アーカイブ的な意味合いもあるかも? って思って気まぐれに量産体制に入った'P2W = person to watch(注目したい人)'シリーズの第7弾、今回はチェルシーのスコットランド代表MFのエリン・カスバート(Erin Cuthbert)を。個人的には、"WSL Watch #046"で取り上げたマンチェスター・シティのローレン・ヘンプ(Lauren Hemp)と並んで、WSLを熱心に観るようになった頃に「女性でこんな選手がいるんだな」ってビックリした選手だったんで。あと、スコットランド代表だとなかなか代表でのプレイを観る機会がなかったから、余計に驚いたって側面もあったかも。

パワフルなプレイで中盤を支えるハードワーカー

プロフィール的な部分は後回しにして、とりあえず、エリン・カスバートのざっくりとした印象を言うなら、「攻守両面でインテンシティが高くて、強烈なキックを持ってるパワフルなCMF」って感じかな。

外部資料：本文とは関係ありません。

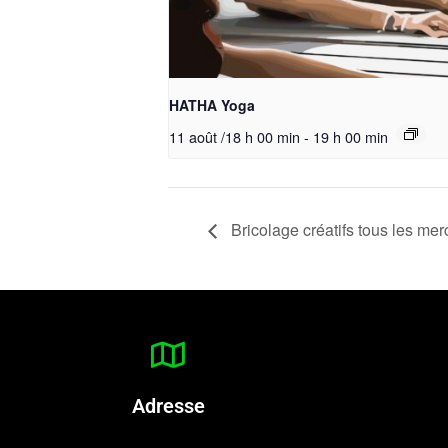
HATHA Yoga
11 août /18 h 00 min
-
19 h 00 min
Bricolage créatifs tous les mer
Adresse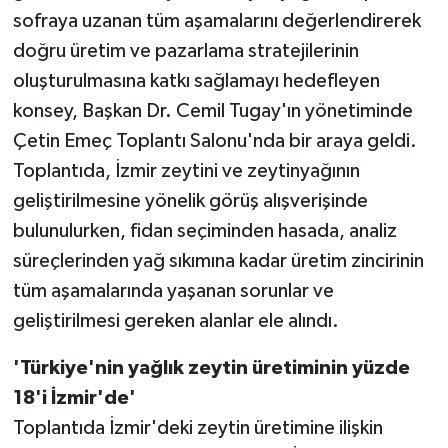
sofraya uzanan tüm aşamalarını değerlendirerek
doğru üretim ve pazarlama stratejilerinin
oluşturulmasına katkı sağlamayı hedefleyen
konsey, Başkan Dr. Cemil Tugay'ın yönetiminde
Çetin Emeç Toplantı Salonu'nda bir araya geldi.
Toplantıda, İzmir zeytini ve zeytinyağının
geliştirilmesine yönelik görüş alışverişinde
bulunulurken, fidan seçiminden hasada, analiz
süreçlerinden yağ sıkımına kadar üretim zincirinin
tüm aşamalarında yaşanan sorunlar ve
geliştirilmesi gereken alanlar ele alındı.
'Türkiye'nin yağlık zeytin üretiminin yüzde
18'i İzmir'de'
Toplantıda İzmir'deki zeytin üretimine ilişkin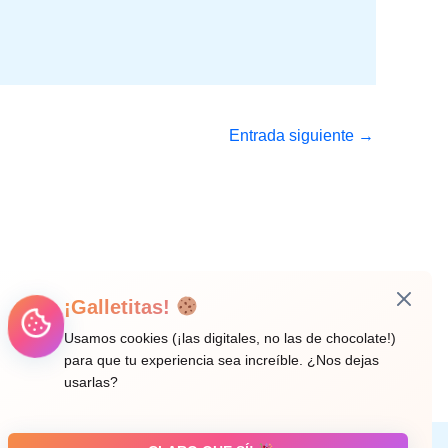
Entrada siguiente
→
¡Galletitas!
Usamos cookies (¡las digitales, no las de chocolate!)
para que tu experiencia sea increíble. ¿Nos dejas
usarlas?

エリン・カスバートのプレイで最初に衝撃を受けたのは、自陣のセンター・サークル付近のやや左サイド寄りで後ろ向きでボールを受けて、ターンしながら右足で蹴れる位置にボールを置いて、ワン・ステップで右サイドの高い位置にいる味方のWGまで低くて速くて強いボールをスパンッって蹴ったときだったかな。たぶん、まだWSLをちょいちょい観るようになったくらいの時期だったんだけど、ローレン・ヘンプのプレイを観て「女性でこんな選手がいるんだな」って思ったのと同じように、「女の選手でこんなボールを蹴れるの、ヤバくね?」「っつうか、Jリーグでもこういうボールを蹴れる選手って、実はそれほど多くない気がする」って思っちゃったくらいインパクトがあって。日本の選手でも、例えば長谷川唯だったり、過去の選手なら宮間あやだったり、キックの名手は何人もいたと思うけど、ボールの質、具体的には強さと速さが違ってて、それでいて精度も高くて、本当にかなりビックリしちゃった。

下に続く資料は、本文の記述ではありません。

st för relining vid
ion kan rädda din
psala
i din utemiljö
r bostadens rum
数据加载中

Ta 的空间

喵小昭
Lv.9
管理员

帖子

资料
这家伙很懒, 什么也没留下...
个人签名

サイド・チェンジとかのパスも上手いんだけど、キックが上手いってことはもちろんシュートも上手くて。特に圧巻なのは強烈なミドル・シュート。基本的にCMF、今シーズンのチェルシーは4-2-3-1でプレイしてることが多いんで基本的には3列目の2の位置でプレイしてるんだけど、押し込んで攻めてる状況では相手のクリアとかボックス近辺でセカンド・ボールを回収する役割を担ってて、ボックス近辺でボールを回収したときにコースがあれば、少々距離があってもズドンッって強烈なシュートが飛んでくる感じ。観ててスカッとするっていうか、気持ちいいタイプのミドル・シュートを決めてくれる選手って感じかな。

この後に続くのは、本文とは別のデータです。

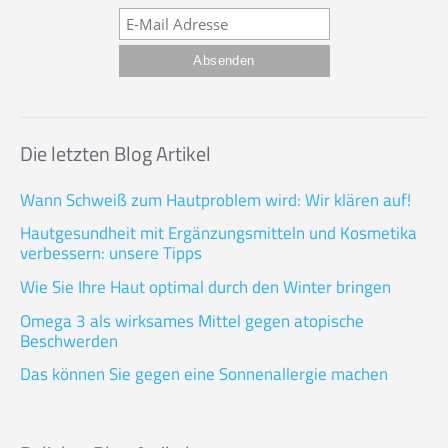
Die letzten Blog Artikel
Wann Schweiß zum Hautproblem wird: Wir klären auf!
Hautgesundheit mit Ergänzungsmitteln und Kosmetika
verbessern: unsere Tipps
Wie Sie Ihre Haut optimal durch den Winter bringen
Omega 3 als wirksames Mittel gegen atopische
Beschwerden
Das können Sie gegen eine Sonnenallergie machen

あと、攻撃だけじゃなく守備での貢献度が高いのも大きな魅力。ローレン・ヘンプ(Lauren Hemp)について書いた"WSL Watch #046"で、「イギリスには自ら進んで(何なら嬉々として?)デュエルを挑む、デュエルが大好きに見えるタイプの選手がけっこういる」みたいなことを書いたけど、エリン・カスバートもまさにこのタイプで。特にCMFってポジション柄もあって、いわゆる'相手を潰す'プレイも重要なタスクなんだけど、そのときの強度は抜群で。清々しいくらいの勢いで激しく相手に寄せるし、50:50のボールへも躊躇なく突っ込んでいくし。WSLってリーグの大きな特徴のひとつが強度だとすると、リーグ全体で見てもその部分を代表するような存在って言っていい気すらする。

スコットランド代表でも主力として活躍

プロフィール的な部分も押さえとくと、エリン・カスバートはスコットランドのアーヴァイン生まれで、チェルシーでは背番号22を付けてるMF。1998年生まれの25歳で、チェルシー加入したのは2016年の12月だから18歳のときだったってことになる。その前はスコットランドのレンジャーズとグラスゴー・シティでプレイしてたらしい。本格的に活躍するようになったのは17/18シーズンからで、国内のリーグ戦とカップ戦はもちろん、UEFAウィメンズ・チャンピオンズリーグにも出場してる。

スコットランド代表にも2016年から選ばれてて、スコットランド代表が初めて出場した2017年のUEFAウィメンズ・ユーロのイングランド戦で途中出場したのがスコットランド代表史上最年少のユーロ出場だったんだとか。まだ25歳だけどキャップ数は既に60を超えてるんで主力選手って言っていいはず。チェルシーの主力として活躍するくらいの実力がある選手なら代表でのプレイを観たことがあっても全然不思議じゃないんだけど、スコットランド代表はFIFAウィメンズ・ワールドカップみたいな大きな国際大会に頻繁に出場できる国じゃないから、代表でのプレイを観る機会があまりないのはちょっと残念だけど。